Different kinds of loss function in machine learning

 





A loss function is a means of how sensible your forecasting model does in terms of being capable to prognosticate the awaited conclusion (or value). We convert the learning case into an optimization problem, define a loss function and also optimize the algorithm to minimize the loss function. 


  Different kinds of the loss function in machine learning which are as follows 

 

 Regression loss functions 

Linear regression is a elemental conception of this function. Regression loss functions demonstrate a linear connection between a dependent variable (Y) and an independent variable (X); hence we try to serve the neat line in way on these variables. 

 

  •  Mean Squared Error Loss 

 MSE (L2 error) measures the average squared dissimilarity between the real and forecast values by the model. The output is a single number companied with a set of values. Our end is to demote MSE to enhance the delicacy of the model. 

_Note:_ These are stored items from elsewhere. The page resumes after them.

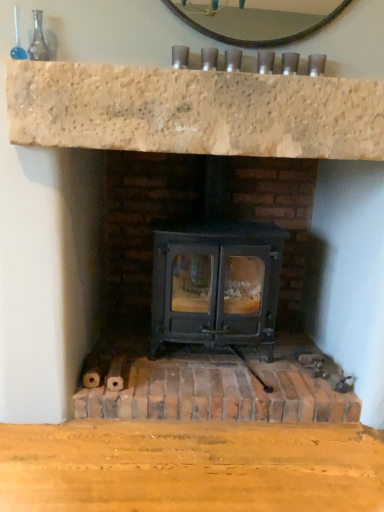 The height and width of the screenshot is (512, 384). What do you see at coordinates (216, 284) in the screenshot?
I see `black metal wood burning stove at center` at bounding box center [216, 284].

Where is `black metal wood burning stove at center`? This screenshot has height=512, width=384. black metal wood burning stove at center is located at coordinates (216, 284).

I want to click on black metal wood burning stove at center, so click(216, 284). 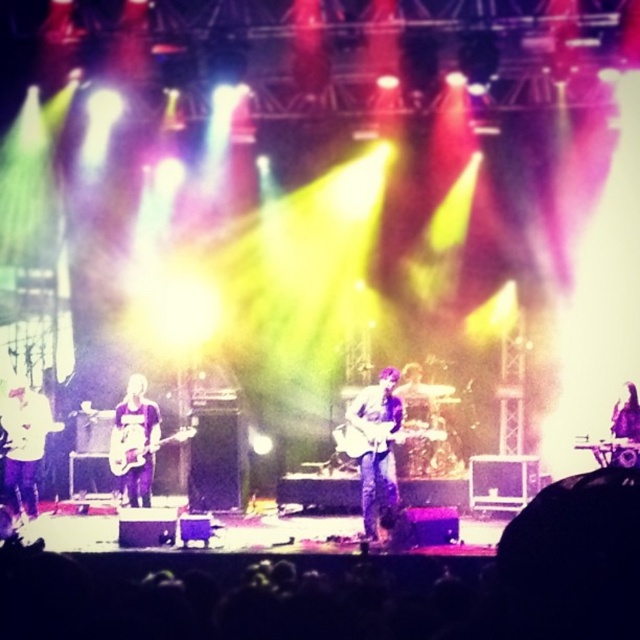 You are a photographer trying to capture the guitarist in the center of the stage. The stage coordinates are mapped from 0 to 1, with the bottom left corner as the origin. The guitarist is at point [376,445]. If you want to position your camera at point 0.5, 0.5 to frame the guitarist perfectly, will you be able to capture the guitarist in the center of your frame?

The guitarist is at point [376,445], which is slightly to the right and above the camera position at 0.5, 0.5. Therefore, the guitarist will not be centered in the frame.

You are a photographer taking a picture of the stage. You notice the shiny silver guitar at center and the purple fabric guitar at center. Which guitar is positioned lower in the image?

The shiny silver guitar at center is positioned below the purple fabric guitar at center, so it is lower in the image.

You are a stagehand who needs to move the shiny silver guitar at center to the left side of the stage. The stage is 8 meters wide. Can you move the guitar to the left side without exceeding the stage width?

The distance between the shiny silver guitar at center and the left side is 7.77 meters. Since the stage is 8 meters wide, moving the guitar to the left side would require moving it 7.77 meters, which is within the stage width. Therefore, it is possible to move the guitar to the left side without exceeding the stage width. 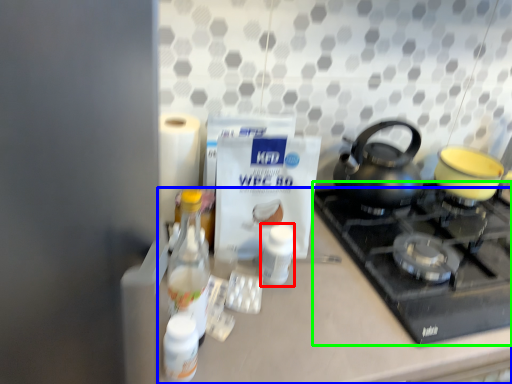 Question: Estimate the real-world distances between objects in this image. Which object is closer to bottle (highlighted by a red box), counter (highlighted by a blue box) or gas stove (highlighted by a green box)?

Choices:
 (A) counter
 (B) gas stove

Answer: (A) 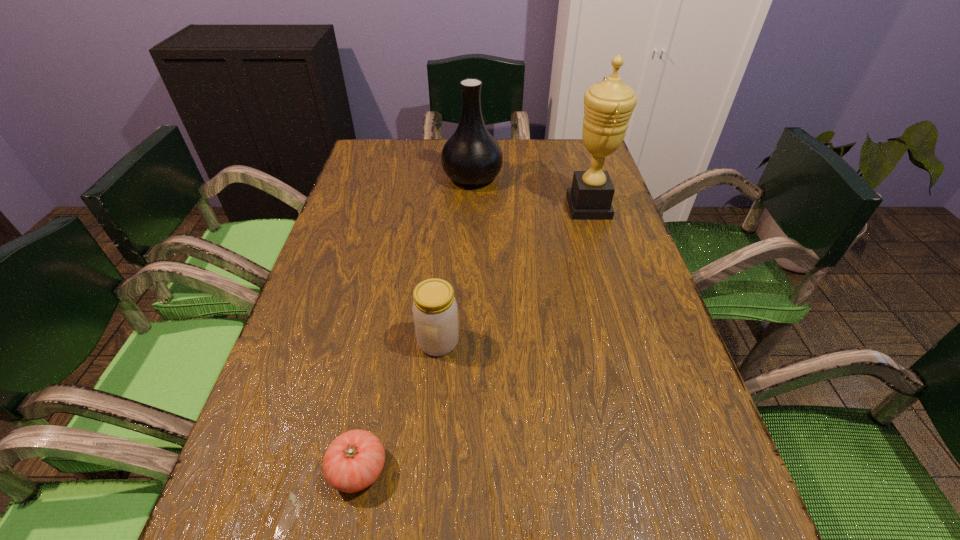 At what (x,y) coordinates should I click in order to perform the action: click on free space between the second tallest object and the trophy cup. Please return your answer as a coordinate pair (x, y). Looking at the image, I should click on (531, 192).

Where is `free space between the third farthest object and the tomato`? free space between the third farthest object and the tomato is located at coordinates (398, 406).

Locate an element on the screen. The height and width of the screenshot is (540, 960). vacant space that's between the tallest object and the third shortest object is located at coordinates (531, 192).

Identify the location of blank region between the third tallest object and the trophy cup. (514, 274).

Image resolution: width=960 pixels, height=540 pixels. Find the location of `unoccupied position between the second tallest object and the jar`. unoccupied position between the second tallest object and the jar is located at coordinates (455, 260).

Find the location of a particular element. free space that is in between the third shortest object and the tallest object is located at coordinates (531, 192).

You are a GUI agent. You are given a task and a screenshot of the screen. Output one action in this format:
    pyautogui.click(x=<x>, y=<y>)
    Task: Click on the free spot between the shortest object and the rightmost object
    The width and height of the screenshot is (960, 540).
    Given the screenshot: What is the action you would take?
    pyautogui.click(x=473, y=338)

Find the location of a particular element. vacant area between the third farthest object and the nearest object is located at coordinates click(398, 406).

Where is `object that is the closest to the second shortest object`? object that is the closest to the second shortest object is located at coordinates (353, 461).

Choose which object is the nearest neighbor to the second tallest object. Please provide its 2D coordinates. Your answer should be formatted as a tuple, i.e. [(x, y)], where the tuple contains the x and y coordinates of a point satisfying the conditions above.

[(608, 105)] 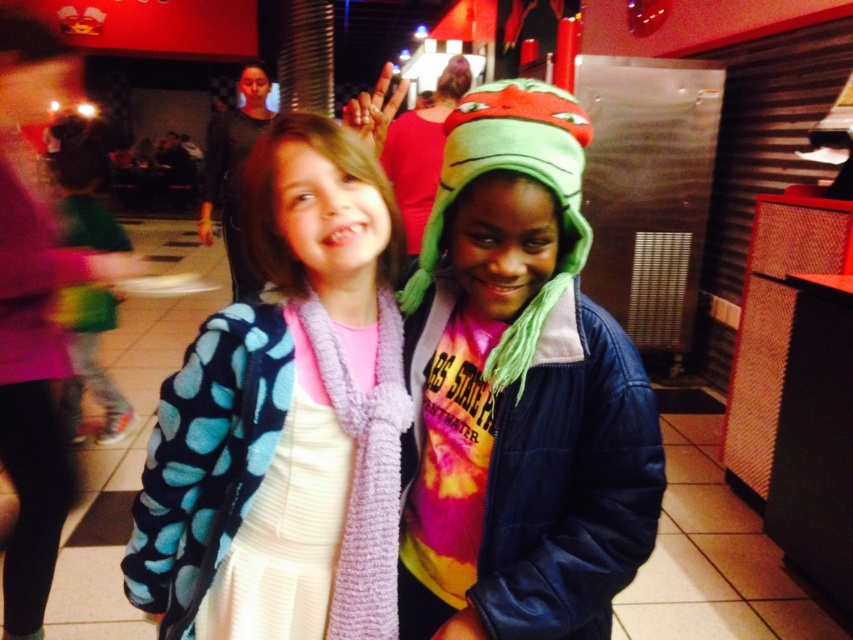 Question: Does green plush hat at center have a lesser width compared to blue polka dot fleece jacket at center?

Choices:
 (A) yes
 (B) no

Answer: (A)

Question: Can you confirm if green plush hat at center is positioned below blue polka dot fleece jacket at center?

Choices:
 (A) no
 (B) yes

Answer: (A)

Question: Is green plush hat at center behind blue polka dot fleece jacket at center?

Choices:
 (A) no
 (B) yes

Answer: (A)

Question: Which point is farther from the camera taking this photo?

Choices:
 (A) (184, 412)
 (B) (490, 483)

Answer: (A) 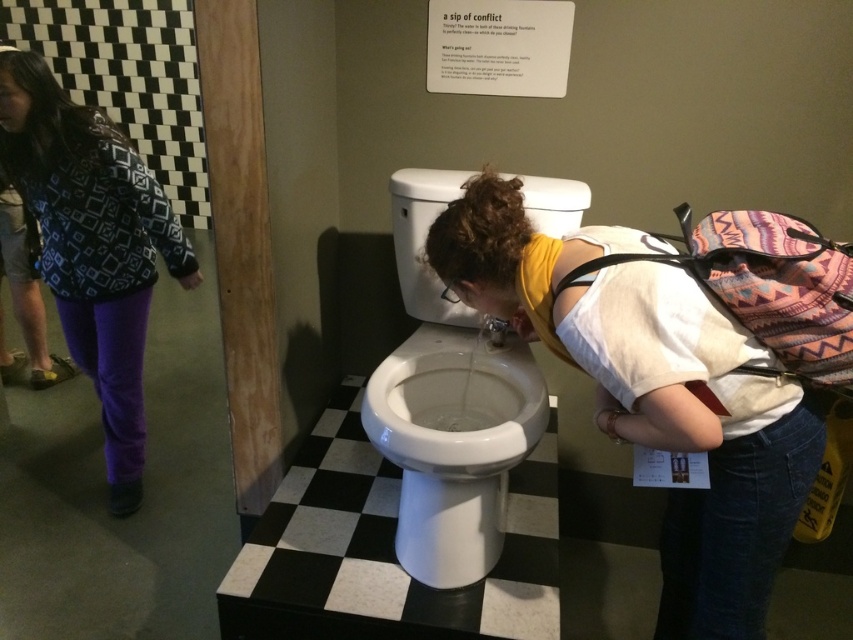 Question: Which point is closer to the camera?

Choices:
 (A) white glossy toilet bowl at center
 (B) white glossy toilet at center
 (C) patterned fabric jacket at left

Answer: (B)

Question: Can you confirm if white glossy toilet at center is smaller than patterned fabric jacket at left?

Choices:
 (A) yes
 (B) no

Answer: (A)

Question: Is white glossy toilet at center to the right of patterned fabric jacket at left from the viewer's perspective?

Choices:
 (A) yes
 (B) no

Answer: (A)

Question: Which object is the closest to the white glossy toilet at center?

Choices:
 (A) white glossy toilet bowl at center
 (B) patterned fabric jacket at left

Answer: (A)

Question: Which point is farther from the camera taking this photo?

Choices:
 (A) (135, 440)
 (B) (711, 508)
 (C) (474, 401)

Answer: (A)

Question: Can you confirm if white glossy toilet bowl at center is positioned above patterned fabric jacket at left?

Choices:
 (A) yes
 (B) no

Answer: (B)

  •  Mean Squared Logarithmic Error Loss (MSLE) 

 MSLE measures the rate between actual and awaited value. It introduces an asymmetry in the error curvature. MSLE only cares about the percentual dissimilarity between actual and forecast values. It can be a reasonable alternative as a loss function when we claim to foretell house deals prices, bakery deals prices, and the data is continual. 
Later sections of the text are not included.